Update in Critical Care

  1. Molly Osborne, MD, PhD*
  1. From Oregon Health & Science University, Portland, Oregon.

    2007 Series: Update Sessions from Internal Medicine 2007

    The current Update in Critical Care reviews the past year's most important articles relevant to those practicing critical care. Critical care medicine continues to advance rapidly, particularly with results from large multicenter trials. Results from studies by the Acute Respiratory Distress Syndrome Clinical Trials Network have substantial implications for use of such diagnostic devices as the pulmonary artery catheter and for decisions about fluid therapy in sepsis. This update also reviews a follow-up study addressing use of intensive insulin therapy; several articles addressing such important aspects of infectious disease as timing of antibiotic therapy, role of daptomycin, and a comparison of diagnostic techniques for ventilator-associated pneumonia; and a recent study identifying important barriers to optimal end-of-life care. The Table shows changes to clinical practice that should emerge from these articles.

    View this table:
    Table. Changes to Clinical Practice Emerging from Articles Important to Intensivists in 2006

    Insulin Therapy

    Question: Does intensive insulin therapy improve the prognosis of patients in a medical intensive care unit (ICU)?

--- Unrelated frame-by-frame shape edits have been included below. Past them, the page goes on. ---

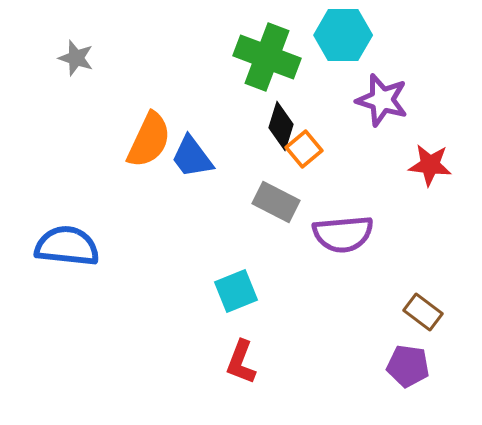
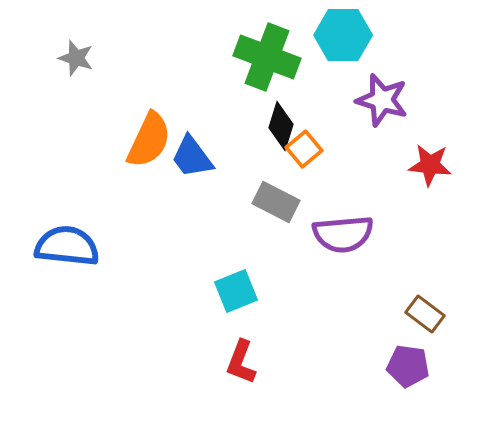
brown rectangle: moved 2 px right, 2 px down
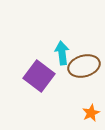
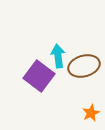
cyan arrow: moved 4 px left, 3 px down
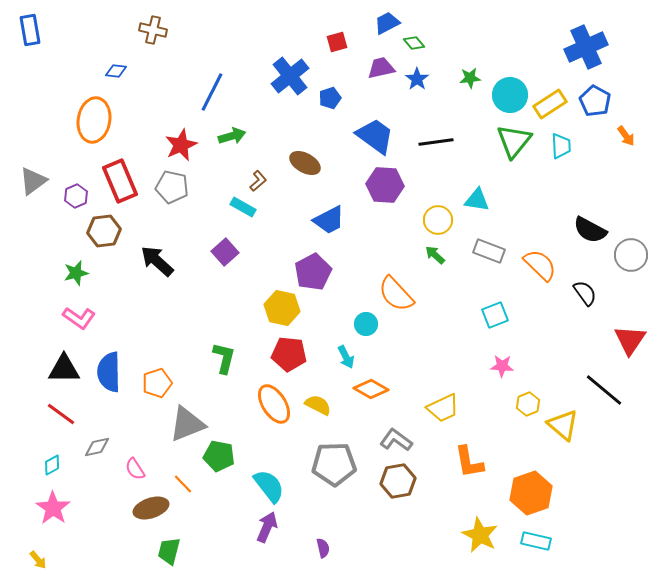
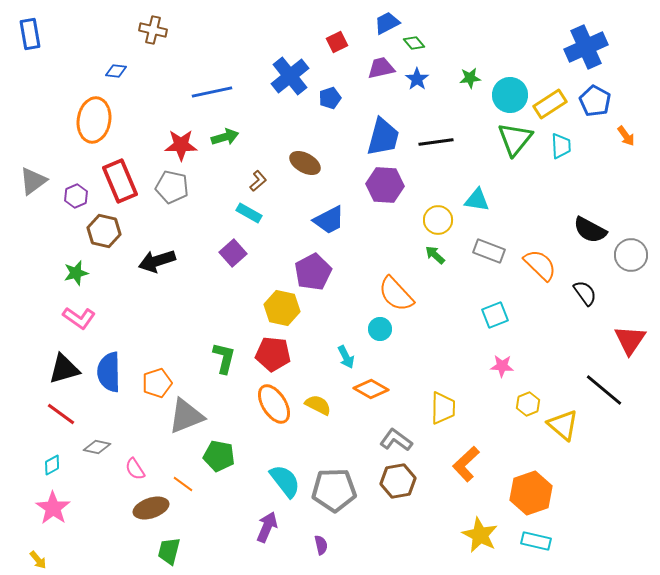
blue rectangle at (30, 30): moved 4 px down
red square at (337, 42): rotated 10 degrees counterclockwise
blue line at (212, 92): rotated 51 degrees clockwise
green arrow at (232, 136): moved 7 px left, 1 px down
blue trapezoid at (375, 136): moved 8 px right, 1 px down; rotated 69 degrees clockwise
green triangle at (514, 141): moved 1 px right, 2 px up
red star at (181, 145): rotated 24 degrees clockwise
cyan rectangle at (243, 207): moved 6 px right, 6 px down
brown hexagon at (104, 231): rotated 20 degrees clockwise
purple square at (225, 252): moved 8 px right, 1 px down
black arrow at (157, 261): rotated 60 degrees counterclockwise
cyan circle at (366, 324): moved 14 px right, 5 px down
red pentagon at (289, 354): moved 16 px left
black triangle at (64, 369): rotated 16 degrees counterclockwise
yellow trapezoid at (443, 408): rotated 64 degrees counterclockwise
gray triangle at (187, 424): moved 1 px left, 8 px up
gray diamond at (97, 447): rotated 24 degrees clockwise
orange L-shape at (469, 462): moved 3 px left, 2 px down; rotated 57 degrees clockwise
gray pentagon at (334, 464): moved 26 px down
orange line at (183, 484): rotated 10 degrees counterclockwise
cyan semicircle at (269, 486): moved 16 px right, 5 px up
purple semicircle at (323, 548): moved 2 px left, 3 px up
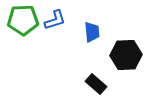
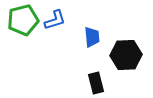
green pentagon: rotated 12 degrees counterclockwise
blue trapezoid: moved 5 px down
black rectangle: moved 1 px up; rotated 35 degrees clockwise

    Study Design: Unblinded, randomized trial.

    Patients: 1200 adult patients admitted to the medical ICU who were assumed to require 3 or more days of intensive care. Surgical ICU patients and medical patients able to receive oral nutrition were excluded because such patients usually need fewer than 3 days of intensive care; patients with do-not-resuscitate orders on admission were also excluded.

    Setting: 2 university hospitals in Leuven, Belgium.

    Intervention: Intensive insulin treatment (595 patients) or conventional insulin treatment (605 patients). Intensive treatment was insulin infusion for blood glucose level greater than 6.1 mmol/L (>110 mg/dL) to maintain normoglycemia (glucose level, 4.4 to 6.1 mmol/L [80 to 110 mg/dL]). Conventional insulin treatment was continuous insulin infusion by pump for blood glucose levels greater than 12 mmol/L (>215 mg/dL) to maintain a blood glucose level between 10 and 11 mmol/L (180 and 200 mg/dL).